**To do**
I'd like the entries reproduced exactly, with the images omitted.

**Information given**
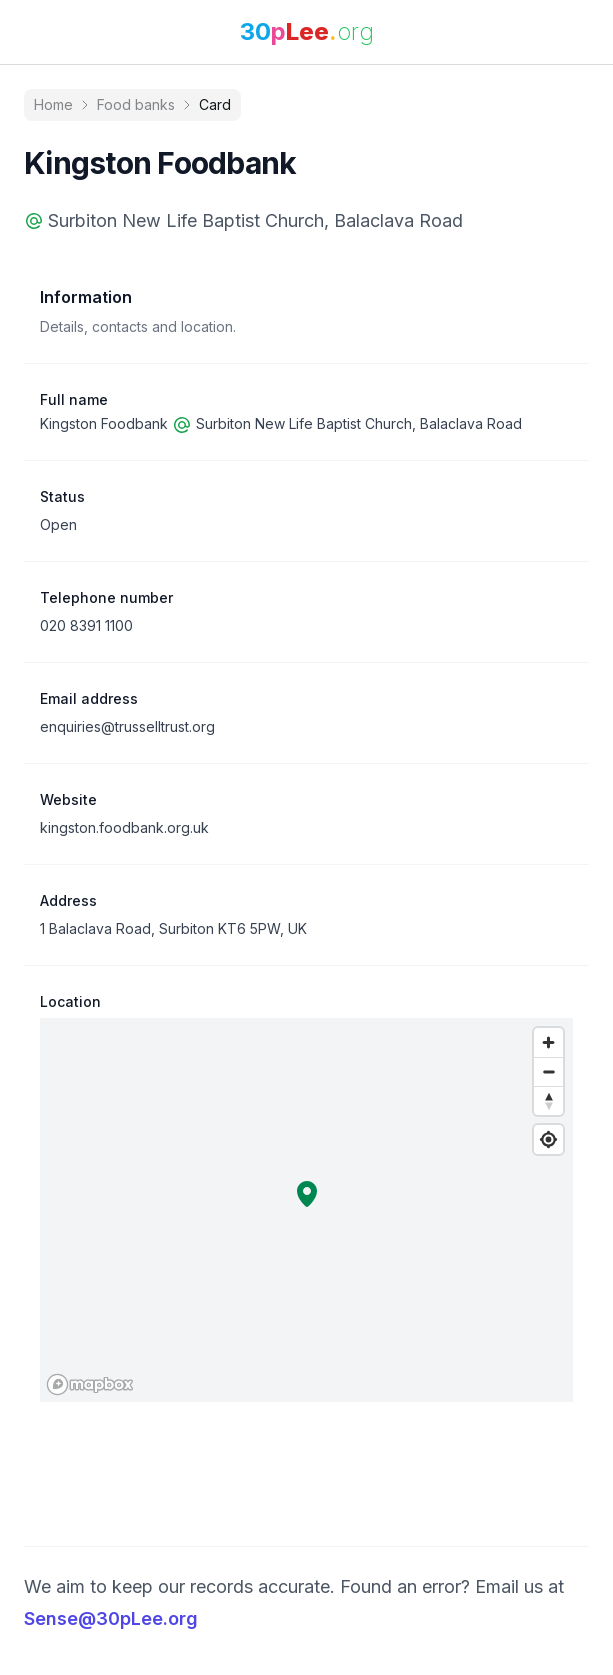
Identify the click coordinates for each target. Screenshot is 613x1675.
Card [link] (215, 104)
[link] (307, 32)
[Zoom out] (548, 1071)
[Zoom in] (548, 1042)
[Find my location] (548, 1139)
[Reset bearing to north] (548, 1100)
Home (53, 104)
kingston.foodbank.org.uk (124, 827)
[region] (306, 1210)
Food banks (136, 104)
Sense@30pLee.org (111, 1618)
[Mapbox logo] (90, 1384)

**Solution to this task**
Identify the click coordinates for each target. Screenshot is 613x1675.
Card [link] (215, 104)
[link] (307, 32)
[Zoom out] (548, 1071)
[Zoom in] (548, 1042)
[Find my location] (548, 1139)
[Reset bearing to north] (548, 1100)
Home (53, 104)
kingston.foodbank.org.uk (124, 827)
[region] (306, 1210)
Food banks (136, 104)
Sense@30pLee.org (111, 1618)
[Mapbox logo] (90, 1384)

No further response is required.